Saturday, May 9, 2009

Star Trek movie

Having a blog gives me an opportunity to live a dream: to be a movie critic. So, this morning, I checked out the matinee of the new Star Trek movie.

My initial response is: it made me mad. I can't go into too much detail without giving away the plot, so I'll wait until later to do that. Now, it didn't make me mad because of the different actors and changed set or anything like that. Just suffice it to say, now none of the old t.v. series exist. There's now no original series, Next Generation, Voyager or Deep Space Nine. They will now not happen. Okay, we could say that they are all existing fine in some alternate universe, but I'm tired of that line. It's been over-used. It just looks like the producers want a new sand box to play in because they didn't like the restrictions placed on the old one.

As for the movie itself, I was pleasantly surprised. It was a fun action romp. After watching the trailers, I was afraid it would turn into Star Trek: 90210. It had some great one-liners that payed homage to the original series and their characters. And, of course, the effects were great. My one complaint about them is the 'documentary style' camera work for the combat scenes. I prefer a good, solid camera angle. It doesn't make it more realistic to me to have a shaky camera look.

As far as the actors, I felt they nailed McCoy and Spock. I'm not sold on Kirk. I enjoyed the Chekov character, though he seemed a little too Wesley Crusher-like. The other characters were portrayed okay, though I'm not wild about the new Uhura personality. I liked the more spiritual type character that Nichelle Nichols portrayed.
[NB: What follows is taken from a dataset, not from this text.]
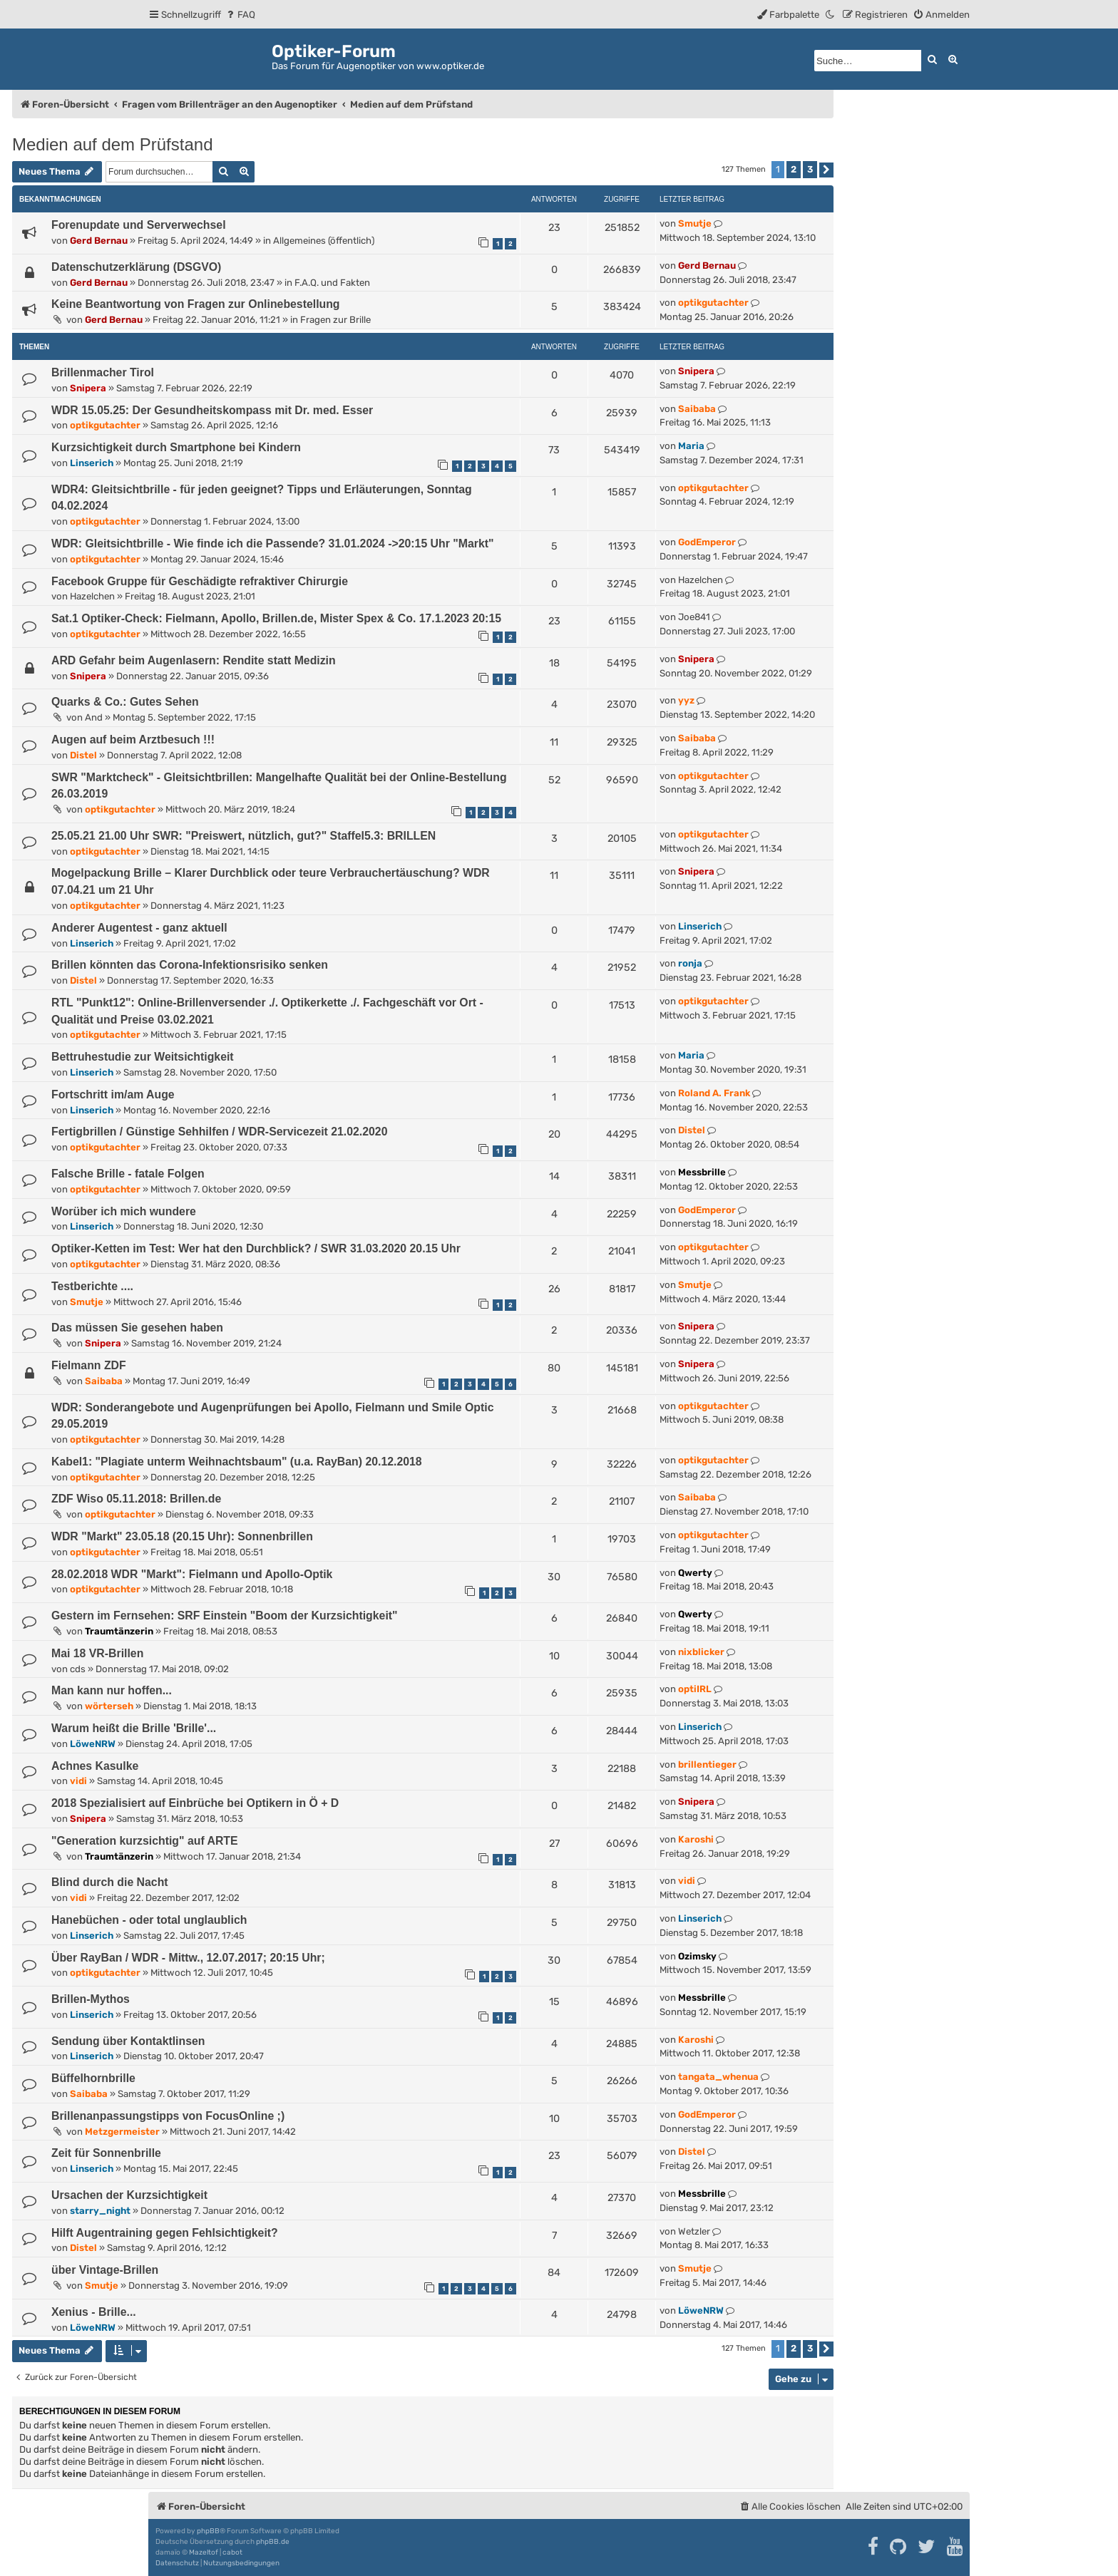 The width and height of the screenshot is (1118, 2576). What do you see at coordinates (695, 223) in the screenshot?
I see `Smutje` at bounding box center [695, 223].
One of my big concerns about movies is all the extra garbage they put into them. Overall, the language and violence didn't bother me, and there wasn't that much sex, other than that one stupid scene that had no importance to the plot, but was only put there to so that they could have a spicey blurb that they could insert into the trailers. That irked me about Iron Man, too.

This is something that I don't understand about Hollywood. In any other market, you want to create a product that can be as universal to as many people as possible. When they keep putting all this offensive material into movies, it just turns me off. I almost didn't go to this movie because of the Kids-in-mind rating of 5-6-4. I'm not going to let my kids go (so they are missing out on those sales) mainly because of that one stupid bedroom scene. I believe if movies would just cut out the '13' stuff and make it PG, their sales would be a lot better. Don't they want to make more money?

So, my final recommendation: wait for the DVD and watch it with a Clearplay filter, then it could be a fun film. And then try not to get annoyed when the Star Trek you know and love no longer exists.